Ending pension pickups is a simple, responsible way for cash-strapped school districts to free up money for the classroom.
Retirement savings come from three components: employee contributions, employer contributions and investment returns. That’s typically the standard for government employees and private-sector workers alike.
But school districts in Illinois have become an exception to that standard in two ways.
First, the employer does not pay the employer share of teacher retirements in Illinois. The state, not the school district, pays the employer portion of teacher pensions, even though teachers are employees of the local school districts and not the state.

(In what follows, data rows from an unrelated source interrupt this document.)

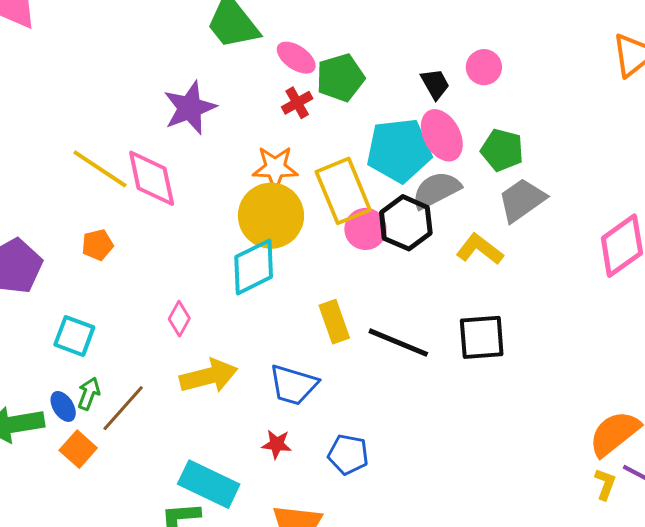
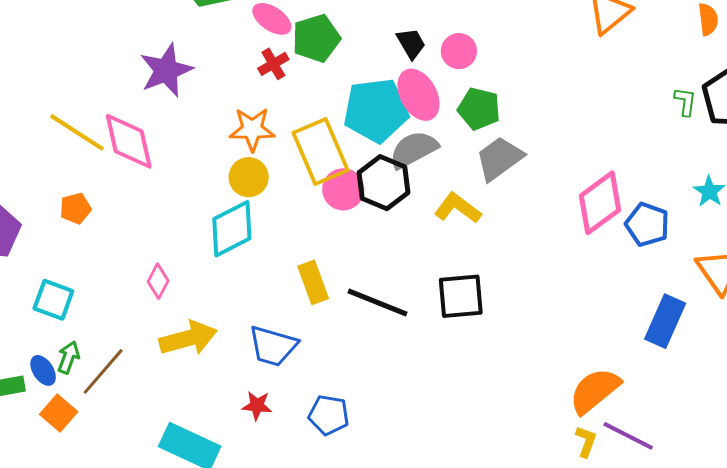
pink circle: (484, 67) -> (459, 51), moved
yellow circle: (271, 216) -> (249, 177), size x0.6

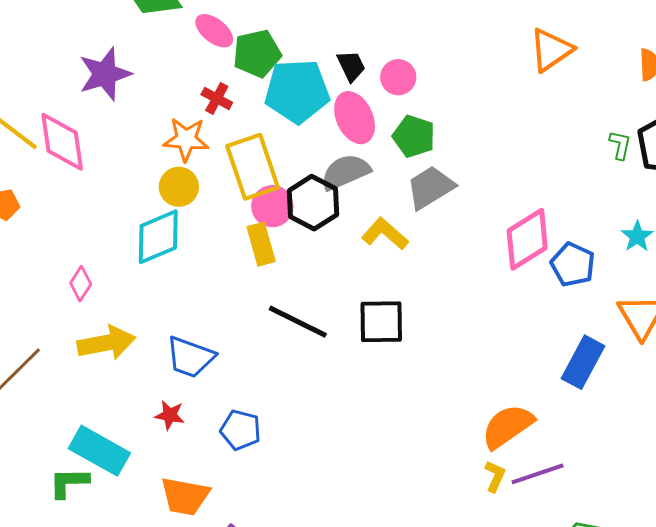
red cross: (273, 64) -> (217, 98), moved, turned -36
cyan pentagon: (376, 110) -> (297, 91), moved
yellow rectangle: (313, 282) -> (261, 244), moved
purple line: (628, 436) -> (538, 474), turned -50

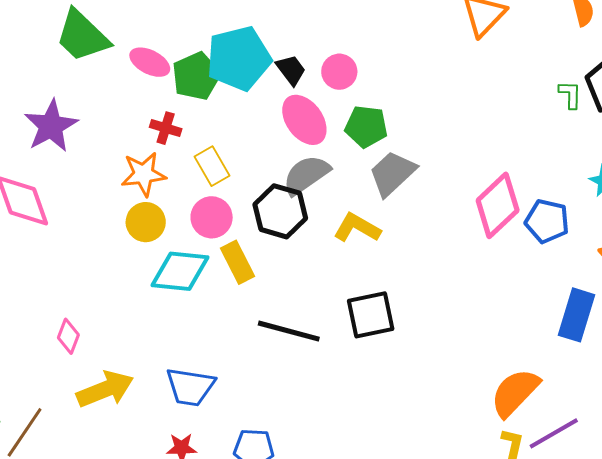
cyan pentagon: (297, 91) -> (239, 58), moved
yellow rectangle: (253, 167) -> (212, 166), moved, size x0.6
pink circle: (272, 206) -> (212, 217), moved
cyan diamond: (158, 237) -> (180, 271), moved, turned 40

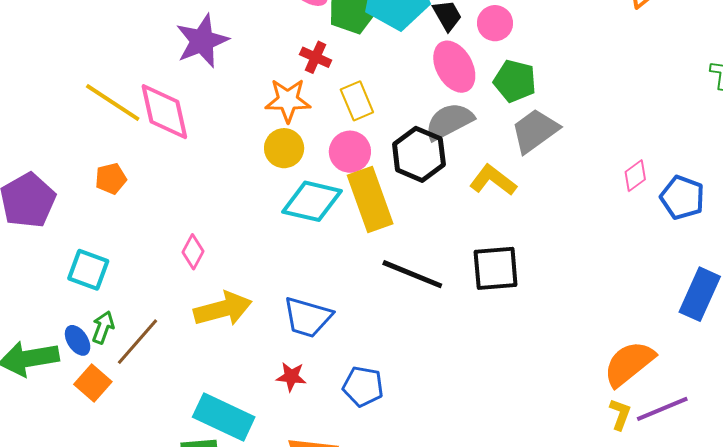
pink diamond: (498, 205) -> (635, 176), size x0.5
yellow rectangle: (238, 262) -> (370, 200), size x1.5

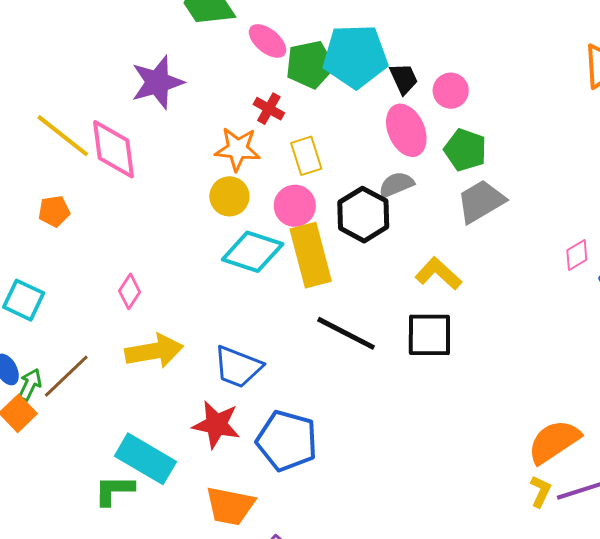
gray semicircle: (449, 121) -> (396, 184), size x0.7
yellow L-shape: (493, 180) -> (438, 274), moved
green arrow: (103, 327) -> (30, 385), moved
red star: (291, 377) -> (216, 425), size x1.6
blue pentagon: (363, 386) -> (287, 441), size x1.5

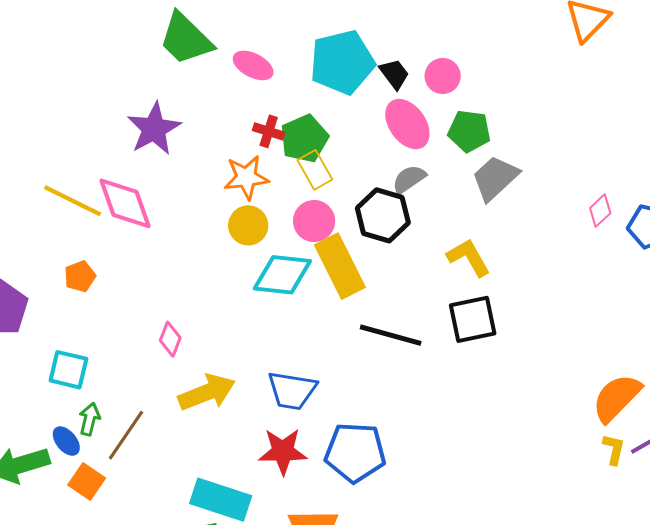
green pentagon: (310, 65) -> (304, 139), moved
yellow L-shape: (438, 274) -> (469, 257), turned 30
green arrow: (30, 385) -> (90, 419), moved

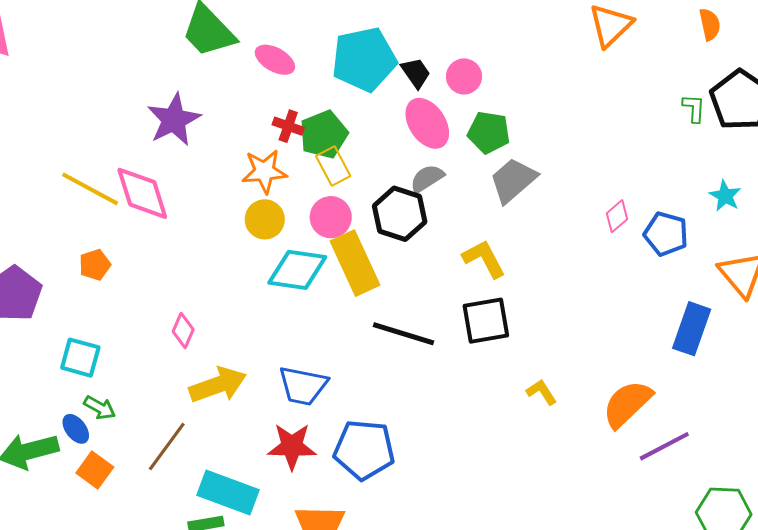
green arrow: (90, 419) -> (100, 408), turned 104
brown line: (126, 435) -> (167, 446), moved
yellow L-shape: (614, 449) -> (542, 392), moved, turned -48

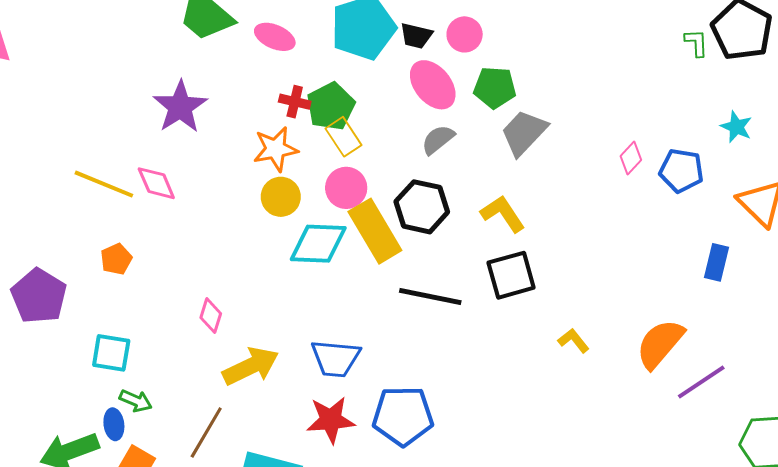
black trapezoid: (416, 73) -> (416, 36), turned 144
pink diamond: (142, 193) -> (156, 183), size x0.7
black hexagon: (400, 214) -> (422, 207), moved
blue rectangle: (692, 329) -> (716, 262), size x0.7
blue ellipse: (76, 429) -> (114, 424), turned 36

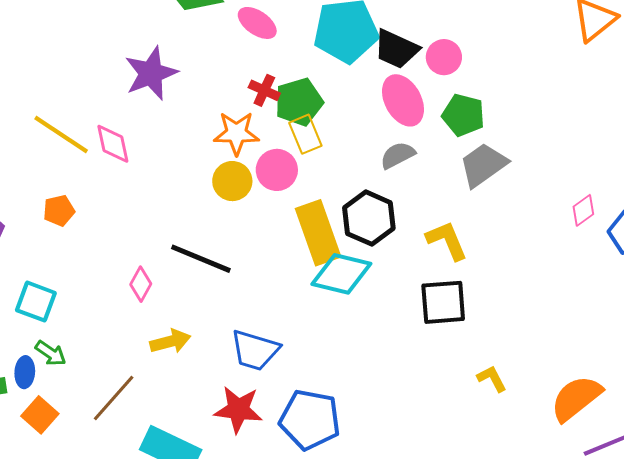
black trapezoid: (416, 36) -> (396, 49), size x1.4
pink circle: (346, 188) -> (277, 170), moved
cyan diamond: (318, 244) -> (341, 274), moved
black line: (430, 297) -> (201, 259), moved
yellow arrow: (251, 366) -> (170, 341), size x0.7

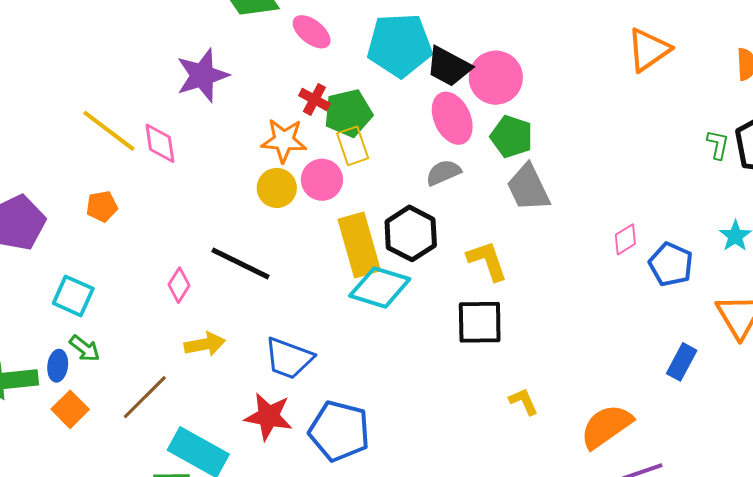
pink circle: (444, 57) -> (496, 78), size x1.5
gray trapezoid: (483, 165) -> (528, 188), turned -84

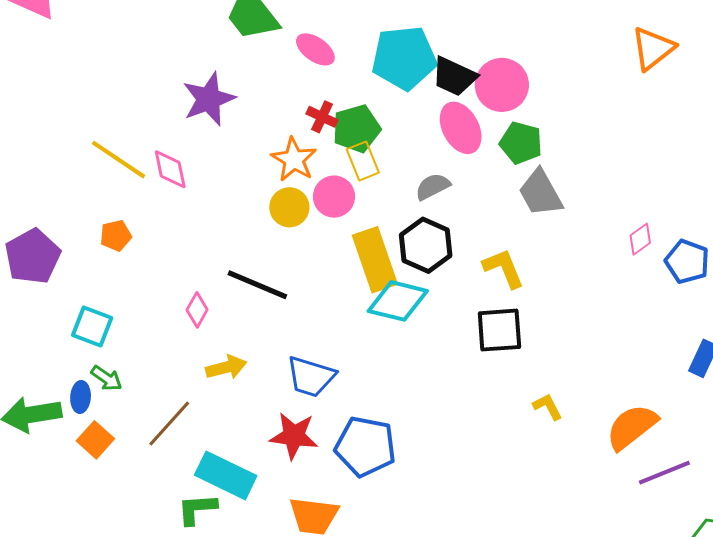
orange star: (284, 140) -> (294, 159), turned 30
gray semicircle: (443, 173) -> (433, 187), moved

Second, the employees often don’t pay the employee share of their own pensions either. Teachers are obligated by law to pay 9.4 percent of their salary into the retirement system. But over the years, school districts began paying, as a benefit, the teacher’s required contribution. This practice is referred to as a “pickup.” Pension pickups have become a standard in nearly two-thirds of Illinois’ school districts.
The end result is that many teachers are paying nothing toward their pensions. Taxpayers make the employer contribution through sales and income taxes and taxpayers pay the employee share through local property taxes and other fees.
Every year, the Illinois State Board of Education compiles its annual “Illinois Teacher Salary Study” by asking a series of questions directly to each school district, one if which is whether the district picks up the teacher’s share of the 9.4 percent employee pension contribution.
Below are the most recent results from that survey.
Click here to download the complete data set.
Almost two-thirds of school-district boards self-reported paying some or all of the teachers’ required contribution. Boards at 54 percent of elementary districts pay some or all of the teachers’ required contribution, while secondary and unit districts reported 57 and 75 percent, respectively.
In contrast, 289 school districts reported they do not pay any of their teachers’ share.
According to a 2012 Illinois Policy Institute report, requiring school districts – instead of the state – to pay the employer share of pensions for their employees would save the state more than $1 billion annually. The savings at the state level would increase costs for districts by an average of just 3.7 percent of total expenditures. But these increased costs could be significantly reduced or eliminated if school districts end the practice of paying the teachers’ portion of pension contributions. At the time of the original 2012 report, 482 school districts would see a net savings by paying the employer share while offsetting the cost by ending teacher pickups.
Cash-strapped school districts across the state should consider ending teacher pension pickups. Ending teacher pickups is a simple, responsible way for school districts to free up money for the classroom. It’s not out of line to ask employees to pay their share of the costs associated with their own retirement benefits. That’s a simple standard across most industries, public and private.